Hunting tools are used to obtain information regarding a specific clinical question that arises in the context of patient care. The effectiveness of hunting tools depends upon how much work is involved in their use. Slawson and Shaughnessy6 define this work as time, money, or effort required to obtain an answer to a clinical question. The most effective tools are easy to use and can be employed at the bedside to provide accurate and reliable guidance as questions arise.
Current formats and processes present distinct barriers to accessing research in a way that permits application at a patient’s bedside. The sheer volume of literature available makes identification of information relevant to a particular patient difficult; PubMed currently houses 20 million scientific citations, with more than 40000 added monthly.3
Retrieving references from bibliographic databases requires specific skills to search effectively, including knowledge of how the citation database is structured and how it indexes search terms. This problem is now being addressed by harnessing improved computer algorithms in search engines to improve hunting. Using an engine such as “askMEDLINE”7 (a free resource from the National Library of Medicine), searchers type clinical questions in plain text, as if asking a question of a colleague, rather than entering specific keywords. The program identifies keywords in the questions, queries PubMed, and returns relevant citations. For example, entering Saline for endotracheal tube suctioning yielded 20 research reports, spanning 1992 to 2009 (4 of them published in AJCC!). The developers of askMEDLINE intended that the platform improve access to research literature via a handheld device at the bedside. This clearly expands accessibility to relevant research and reduces the search burden at the bedside.
“ Retrieving references from bibliographic databases requires specific skills in order to search effectively. ”
A Critical Care Net
If today we can retrieve research at the bedside by entering a plain text question into a handheld device, and our electronic medical systems can alert clinicians to clinical guidelines that should be considered based on patient characteristics, what might tomorrow hold?

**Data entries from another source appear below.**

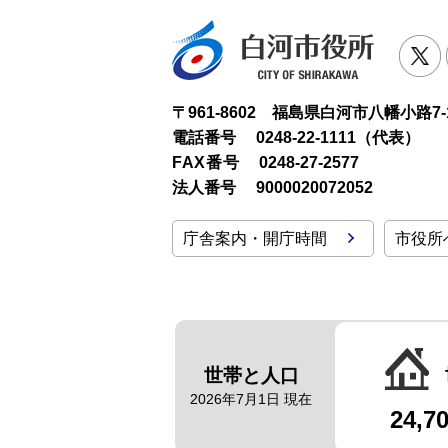
白河市役
T
〒961-8602 福島県白河市八幡小路7-
電話番号
0248-22-1111（代表）
FAX番号
0248-27-2577
法人番号
9000020072052
庁舎案内・開庁時間
市役所
世帯と人口
2026年7月1日 現在
24,7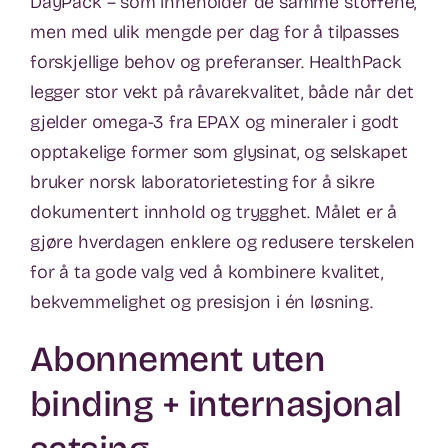
DayPack – som inneholder de samme stoffene,
men med ulik mengde per dag for å tilpasses
forskjellige behov og preferanser. HealthPack
legger stor vekt på råvarekvalitet, både når det
gjelder omega-3 fra EPAX og mineraler i godt
opptakelige former som glysinat, og selskapet
bruker norsk laboratorietesting for å sikre
dokumentert innhold og trygghet. Målet er å
gjøre hverdagen enklere og redusere terskelen
for å ta gode valg ved å kombinere kvalitet,
bekvemmelighet og presisjon i én løsning.
Abonnement uten
binding + internasjonal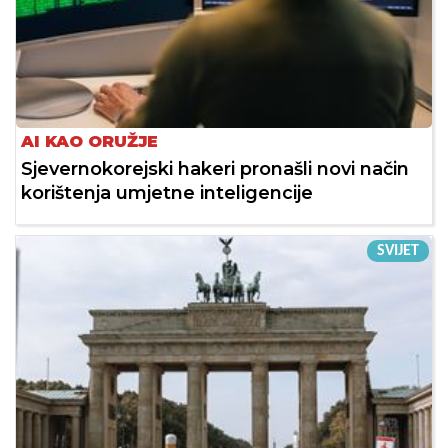
AI KAO ORUŽJE
Sjevernokorejski hakeri pronašli novi način
korištenja umjetne inteligencije
SVIJET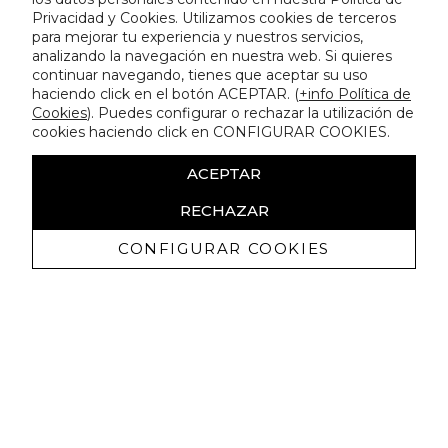
Privacidad y Cookies. Utilizamos cookies de terceros
para mejorar tu experiencia y nuestros servicios,
analizando la navegación en nuestra web. Si quieres
continuar navegando, tienes que aceptar su uso
haciendo click en el botón ACEPTAR. (
+info Política de
Cookies
). Puedes configurar o rechazar la utilización de
cookies haciendo click en CONFIGURAR COOKIES.
ACEPTAR
RECHAZAR
CONFIGURAR COOKIES
Recevez promotions exclusives et
nouveautés
J'autorise à recevoir des communications commerciales de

I can envision technology that connects to a specific patient’s electronic medical record in the ICU; searches and categorizes all of the patient’s information; builds a search strategy to retrieve information most relevant to that patient’s unique characteristics and conditions; searches all of the literature; reports the most relevant data and findings, including an integrated systematic evaluation of the evidence; and suggests actions for the provider to consider in the care of that patient. At that point, research and patient-oriented care can truly be united to improve outcomes for every individual patient—and critical care will have entered the next frontier.
The statements and opinions contained in this editorial are solely those of the coeditor.